DROMA_Set: Drug Response and Omics Multi-project Analysis Set

Overview

DROMA_Set is a comprehensive R package for managing and analyzing drug response and omics data across multiple projects. It provides a robust framework for handling complex multi-omics datasets with integrated drug sensitivity information, enabling seamless cross-project comparisons and analyses.

It is a part of DROMA project. Visit the official DROMA website for comprehensive documentation and interactive examples.

Key Features

🔬 Multi-omics Data Management: Support for various molecular profile types (mRNA, CNV, mutations, methylation, proteomics)
💊 Drug Response Integration: Comprehensive treatment response data handling and analysis
🔗 Cross-Project Analysis: Advanced tools for comparing and analyzing data across multiple projects
📊 Sample Overlap Detection: Automatic identification and analysis of overlapping samples between projects
🗄️ Database Integration: Robust SQLite database connectivity with efficient data storage and retrieval
📈 Flexible Data Loading: Smart data loading with filtering by data type, tumor type, and specific features
🎯 Metadata Management: Comprehensive sample and treatment metadata handling with ProjectID tracking

Installation

From GitHub (Recommended)

# Install devtools if you haven't already
if (!requireNamespace("devtools", quietly = TRUE)) {
    install.packages("devtools")
}

# Install DROMA_Set
devtools::install_github("mugpeng/DROMA_Set")

Dependencies

The package requires the following R packages:

DBI (>= 1.1.0)
RSQLite (>= 2.2.0)
methods

These will be automatically installed when you install DROMA_Set.

Quick Start

1. Load the Package

library(DROMA.Set)

2. Connect to Database

# Connect to your DROMA database
connectDROMADatabase("path/to/your/droma.sqlite")

# List available projects
projects <- listDROMAProjects()
print(projects)

3. Create DromaSet Objects

# Create a single DromaSet for one project
gCSI <- createDromaSetFromDatabase("gCSI", "path/to/droma.sqlite")

# Create a MultiDromaSet for multiple projects
multi_set <- createMultiDromaSetFromDatabase(
    project_names = c("gCSI", "CCLE"),
    db_path = "path/to/droma.sqlite"
)

4. Load and Analyze Data

# Load molecular profiles
gCSI <- loadMolecularProfiles(gCSI, molecular_type = "mRNA", 
                             features = c("BRCA1", "BRCA2", "TP53"))

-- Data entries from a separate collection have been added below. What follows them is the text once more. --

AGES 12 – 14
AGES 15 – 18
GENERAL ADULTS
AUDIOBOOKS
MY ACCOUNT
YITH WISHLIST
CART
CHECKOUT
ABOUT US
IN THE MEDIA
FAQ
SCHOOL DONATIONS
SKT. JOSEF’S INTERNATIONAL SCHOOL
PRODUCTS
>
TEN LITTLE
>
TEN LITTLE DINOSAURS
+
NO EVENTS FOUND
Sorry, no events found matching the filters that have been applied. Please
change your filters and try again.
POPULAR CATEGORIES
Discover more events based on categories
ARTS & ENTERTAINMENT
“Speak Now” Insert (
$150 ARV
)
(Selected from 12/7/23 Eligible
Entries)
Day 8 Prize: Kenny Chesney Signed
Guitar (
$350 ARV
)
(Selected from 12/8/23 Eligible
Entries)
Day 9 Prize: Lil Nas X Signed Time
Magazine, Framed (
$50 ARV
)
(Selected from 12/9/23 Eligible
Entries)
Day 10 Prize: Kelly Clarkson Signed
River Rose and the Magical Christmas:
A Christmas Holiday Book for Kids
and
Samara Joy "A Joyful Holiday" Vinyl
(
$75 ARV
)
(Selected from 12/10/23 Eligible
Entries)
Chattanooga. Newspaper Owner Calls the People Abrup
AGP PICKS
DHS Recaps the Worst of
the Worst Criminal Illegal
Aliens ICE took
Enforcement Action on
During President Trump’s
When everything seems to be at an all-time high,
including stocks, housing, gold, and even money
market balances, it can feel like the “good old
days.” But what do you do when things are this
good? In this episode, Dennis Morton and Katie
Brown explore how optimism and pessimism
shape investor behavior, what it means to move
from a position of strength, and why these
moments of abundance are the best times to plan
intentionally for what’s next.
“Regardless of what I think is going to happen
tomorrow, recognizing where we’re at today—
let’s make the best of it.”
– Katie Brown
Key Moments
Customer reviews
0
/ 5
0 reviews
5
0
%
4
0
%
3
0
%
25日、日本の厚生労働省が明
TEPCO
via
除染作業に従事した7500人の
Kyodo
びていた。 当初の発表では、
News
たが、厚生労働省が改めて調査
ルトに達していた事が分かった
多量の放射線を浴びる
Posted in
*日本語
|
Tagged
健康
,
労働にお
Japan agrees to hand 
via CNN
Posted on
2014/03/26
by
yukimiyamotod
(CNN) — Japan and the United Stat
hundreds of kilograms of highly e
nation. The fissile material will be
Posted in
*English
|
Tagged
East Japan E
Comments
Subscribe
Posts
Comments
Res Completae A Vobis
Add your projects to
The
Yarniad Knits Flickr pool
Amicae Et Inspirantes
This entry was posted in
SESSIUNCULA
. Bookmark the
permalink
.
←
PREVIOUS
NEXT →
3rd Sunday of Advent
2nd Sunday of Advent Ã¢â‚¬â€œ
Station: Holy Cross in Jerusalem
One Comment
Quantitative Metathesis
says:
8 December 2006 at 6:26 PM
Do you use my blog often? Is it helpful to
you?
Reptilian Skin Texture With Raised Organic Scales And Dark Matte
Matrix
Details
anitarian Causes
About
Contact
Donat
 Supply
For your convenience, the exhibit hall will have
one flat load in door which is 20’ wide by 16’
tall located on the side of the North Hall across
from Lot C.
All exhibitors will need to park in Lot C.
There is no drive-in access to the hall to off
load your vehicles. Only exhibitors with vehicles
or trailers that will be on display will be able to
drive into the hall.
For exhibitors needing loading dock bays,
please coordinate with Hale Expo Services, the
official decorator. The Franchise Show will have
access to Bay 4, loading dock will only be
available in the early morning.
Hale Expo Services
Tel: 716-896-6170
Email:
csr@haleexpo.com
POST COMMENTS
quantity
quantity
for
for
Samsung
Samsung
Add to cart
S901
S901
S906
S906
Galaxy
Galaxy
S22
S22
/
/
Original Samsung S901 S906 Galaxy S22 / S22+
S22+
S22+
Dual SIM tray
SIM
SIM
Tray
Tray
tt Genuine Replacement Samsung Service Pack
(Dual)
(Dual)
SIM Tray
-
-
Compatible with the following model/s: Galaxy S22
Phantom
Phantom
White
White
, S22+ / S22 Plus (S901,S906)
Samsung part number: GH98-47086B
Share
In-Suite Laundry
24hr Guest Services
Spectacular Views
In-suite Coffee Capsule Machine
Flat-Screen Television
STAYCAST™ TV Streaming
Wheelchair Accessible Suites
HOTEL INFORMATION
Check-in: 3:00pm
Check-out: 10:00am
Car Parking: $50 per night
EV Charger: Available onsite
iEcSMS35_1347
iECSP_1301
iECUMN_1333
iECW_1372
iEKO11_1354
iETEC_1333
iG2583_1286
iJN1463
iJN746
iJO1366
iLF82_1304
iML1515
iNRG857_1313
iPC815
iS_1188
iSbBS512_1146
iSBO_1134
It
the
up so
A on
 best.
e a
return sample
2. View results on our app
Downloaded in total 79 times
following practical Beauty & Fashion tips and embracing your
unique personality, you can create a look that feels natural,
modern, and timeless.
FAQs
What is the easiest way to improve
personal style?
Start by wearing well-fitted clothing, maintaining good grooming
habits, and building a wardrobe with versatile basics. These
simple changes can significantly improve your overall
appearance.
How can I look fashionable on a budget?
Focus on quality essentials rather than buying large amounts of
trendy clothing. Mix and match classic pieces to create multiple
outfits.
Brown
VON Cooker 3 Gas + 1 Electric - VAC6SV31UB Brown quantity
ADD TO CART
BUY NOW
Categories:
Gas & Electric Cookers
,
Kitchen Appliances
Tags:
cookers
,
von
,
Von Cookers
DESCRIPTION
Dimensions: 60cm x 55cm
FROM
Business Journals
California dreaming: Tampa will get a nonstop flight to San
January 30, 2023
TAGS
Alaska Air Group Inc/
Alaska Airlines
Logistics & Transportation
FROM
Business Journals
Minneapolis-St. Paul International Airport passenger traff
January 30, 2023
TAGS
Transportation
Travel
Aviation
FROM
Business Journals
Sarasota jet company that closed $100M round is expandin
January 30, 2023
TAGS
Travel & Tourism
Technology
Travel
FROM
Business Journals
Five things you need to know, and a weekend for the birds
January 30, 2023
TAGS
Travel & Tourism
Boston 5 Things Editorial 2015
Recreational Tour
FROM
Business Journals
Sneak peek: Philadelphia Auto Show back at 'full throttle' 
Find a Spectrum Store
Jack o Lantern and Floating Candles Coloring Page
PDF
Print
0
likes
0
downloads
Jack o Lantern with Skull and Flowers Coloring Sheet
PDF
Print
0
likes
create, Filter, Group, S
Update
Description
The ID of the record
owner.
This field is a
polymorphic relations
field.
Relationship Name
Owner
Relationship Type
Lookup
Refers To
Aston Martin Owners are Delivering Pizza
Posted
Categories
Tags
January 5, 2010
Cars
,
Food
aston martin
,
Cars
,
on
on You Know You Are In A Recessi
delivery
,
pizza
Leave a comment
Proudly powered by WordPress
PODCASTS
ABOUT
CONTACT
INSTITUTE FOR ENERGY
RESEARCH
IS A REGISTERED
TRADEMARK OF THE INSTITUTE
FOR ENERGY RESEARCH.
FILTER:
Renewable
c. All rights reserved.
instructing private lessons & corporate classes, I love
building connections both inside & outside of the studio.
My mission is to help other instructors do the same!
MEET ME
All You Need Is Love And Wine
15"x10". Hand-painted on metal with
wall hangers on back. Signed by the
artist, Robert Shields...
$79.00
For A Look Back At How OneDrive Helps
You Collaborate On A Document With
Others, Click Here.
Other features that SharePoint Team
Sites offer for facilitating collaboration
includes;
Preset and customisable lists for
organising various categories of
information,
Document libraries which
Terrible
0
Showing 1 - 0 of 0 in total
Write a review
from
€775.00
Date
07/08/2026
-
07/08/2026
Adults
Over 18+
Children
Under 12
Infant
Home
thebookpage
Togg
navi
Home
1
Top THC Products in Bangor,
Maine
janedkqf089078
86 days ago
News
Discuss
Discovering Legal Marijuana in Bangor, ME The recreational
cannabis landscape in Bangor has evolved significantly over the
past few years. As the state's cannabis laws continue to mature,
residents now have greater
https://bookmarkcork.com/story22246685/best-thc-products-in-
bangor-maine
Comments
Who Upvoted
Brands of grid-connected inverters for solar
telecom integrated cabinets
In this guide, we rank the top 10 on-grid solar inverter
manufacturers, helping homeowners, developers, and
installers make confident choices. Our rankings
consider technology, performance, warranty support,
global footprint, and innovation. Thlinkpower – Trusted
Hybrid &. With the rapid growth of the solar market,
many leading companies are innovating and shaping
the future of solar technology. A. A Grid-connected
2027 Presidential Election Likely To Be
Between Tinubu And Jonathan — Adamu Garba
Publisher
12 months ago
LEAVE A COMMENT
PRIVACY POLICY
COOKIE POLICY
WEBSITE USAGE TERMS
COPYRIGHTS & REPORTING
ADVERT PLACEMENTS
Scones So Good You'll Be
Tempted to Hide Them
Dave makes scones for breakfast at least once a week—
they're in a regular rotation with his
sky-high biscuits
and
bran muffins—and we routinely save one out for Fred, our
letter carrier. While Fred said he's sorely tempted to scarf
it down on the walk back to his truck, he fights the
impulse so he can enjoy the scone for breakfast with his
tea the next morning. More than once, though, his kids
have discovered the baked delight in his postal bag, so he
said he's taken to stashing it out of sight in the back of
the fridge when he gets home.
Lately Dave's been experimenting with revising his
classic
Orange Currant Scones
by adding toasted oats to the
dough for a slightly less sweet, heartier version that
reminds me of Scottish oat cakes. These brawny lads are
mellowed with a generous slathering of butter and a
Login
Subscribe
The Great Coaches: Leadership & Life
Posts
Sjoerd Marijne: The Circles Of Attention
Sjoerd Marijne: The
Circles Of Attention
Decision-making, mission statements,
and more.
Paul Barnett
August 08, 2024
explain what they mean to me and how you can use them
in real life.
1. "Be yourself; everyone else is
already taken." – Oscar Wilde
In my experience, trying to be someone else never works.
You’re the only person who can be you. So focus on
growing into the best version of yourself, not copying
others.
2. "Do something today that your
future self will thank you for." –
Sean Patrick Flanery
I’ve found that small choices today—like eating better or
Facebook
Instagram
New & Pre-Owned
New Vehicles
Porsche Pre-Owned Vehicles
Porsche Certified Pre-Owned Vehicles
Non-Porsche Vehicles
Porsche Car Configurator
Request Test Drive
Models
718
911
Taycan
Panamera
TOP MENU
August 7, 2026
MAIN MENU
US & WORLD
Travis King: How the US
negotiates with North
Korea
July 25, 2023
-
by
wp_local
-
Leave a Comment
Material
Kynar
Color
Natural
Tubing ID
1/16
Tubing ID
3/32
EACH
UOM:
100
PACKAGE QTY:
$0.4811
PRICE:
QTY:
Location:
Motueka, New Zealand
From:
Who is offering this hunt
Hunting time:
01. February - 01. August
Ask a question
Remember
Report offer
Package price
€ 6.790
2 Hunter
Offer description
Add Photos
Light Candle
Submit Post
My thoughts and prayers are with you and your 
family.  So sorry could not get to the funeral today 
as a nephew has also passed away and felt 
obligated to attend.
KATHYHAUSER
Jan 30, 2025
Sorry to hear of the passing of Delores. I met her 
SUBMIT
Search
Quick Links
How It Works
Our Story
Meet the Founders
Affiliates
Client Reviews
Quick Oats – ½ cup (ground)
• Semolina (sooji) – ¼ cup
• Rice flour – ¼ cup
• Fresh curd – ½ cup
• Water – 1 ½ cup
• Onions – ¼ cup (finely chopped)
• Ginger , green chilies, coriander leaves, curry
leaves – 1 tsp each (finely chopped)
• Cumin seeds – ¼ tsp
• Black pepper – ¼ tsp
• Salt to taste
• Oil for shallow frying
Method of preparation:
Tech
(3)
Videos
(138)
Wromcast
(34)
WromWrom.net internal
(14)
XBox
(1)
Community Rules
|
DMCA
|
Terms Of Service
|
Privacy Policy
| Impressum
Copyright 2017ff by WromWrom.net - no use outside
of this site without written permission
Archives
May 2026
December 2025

# Load treatment response data
gCSI <- loadTreatmentResponse(gCSI, drugs = c("Tamoxifen", "Cisplatin"))

# Cross-project molecular analysis
mRNA_data <- loadMultiProjectMolecularProfiles(multi_set, 
                                              molecular_type = "mRNA",
                                              overlap_only = FALSE)

# Cross-project treatment response analysis
drug_data <- loadMultiProjectTreatmentResponse(multi_set,
                                              drugs = c("Tamoxifen", "Cisplatin"),
                                              overlap_only = FALSE)

Core Classes

DromaSet Class

The DromaSet class represents a single project's drug response and omics data:

# Create DromaSet
dataset <- createDromaSetFromDatabase("project_name", "database.sqlite")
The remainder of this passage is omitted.